Era uma edição da Martin Claret com tradução de Solange Pinheiro. Capa com campo cinzento… Convoquemos o passado.
Dentre as idas e vindas na Universidade, saí do ônibus apressado e com o telefone na mão. Estava o livro na bolsa acompanhando o celular. Ainda no ônibus, retirei o segundo e saí dele apertado no meu ouvido. Terminei. Joguei o celular no bolso… Incomodado pelo fato dos chaveiros nervosos pendurados no zíper da minha bolsa estarem balançado demais, minhas pernas fizeram o esforço leve de me levarem tranquilo.
Apartado do controle delas, estava eu longe de mim e em mergulho dócil. Senti a graça
de estar além. Voltei no pensar para a Universidade. Quando não gostei mais, retornei.
Quando tornei a mim, passei ao lado de duas crianças que me olharam. Já tinha eu me esquecido do tintilar dos chaveiros. Não cessaram. Absorto em uma transcendência difícil de ser traduzida, senti os dedos novamente. Abri o portão de casa. Minhas pernas fizeram novo favor. Meus dedos agarraram a mochila e, ao notá-la, estava aberta.
− Emily? Emily?
Sem resposta. A intranquilidade da perda. Estava depois da metade. Agora já não estava mais; terei de esperar um reler. Que me reservará as novas circunstâncias? Serei
outro até lá. O novo Morro dos Ventos Uivantes e a nova Brontё não serão os mesmos.
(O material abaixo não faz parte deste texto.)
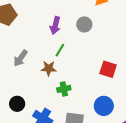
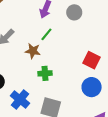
blue circle: (104, 106) -> (92, 87), moved

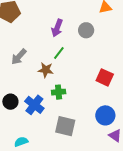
blue circle: (92, 87) -> (105, 115), moved
blue cross: (20, 99) -> (34, 105), moved

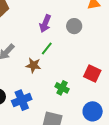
green cross: (59, 92) -> (62, 88), moved, turned 32
blue cross: (34, 105) -> (22, 100), turned 30

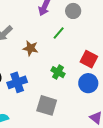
green line: (47, 49) -> (59, 33), moved
blue circle: (93, 111) -> (88, 83), moved

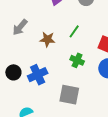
green line: (59, 33) -> (74, 31), moved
Dirão coisas outras para além da narração. Não será a sensação antiga. Terei, pois, outra edição. Não sei se perdi em provável queda que agora me acerta o presente do escrever; ou se foi pego… Coisa certa é que não me dei a perdê-la por completo. Repousa inerte em mente. Será agora alvo da memória. Brontё, eu ainda a tenho.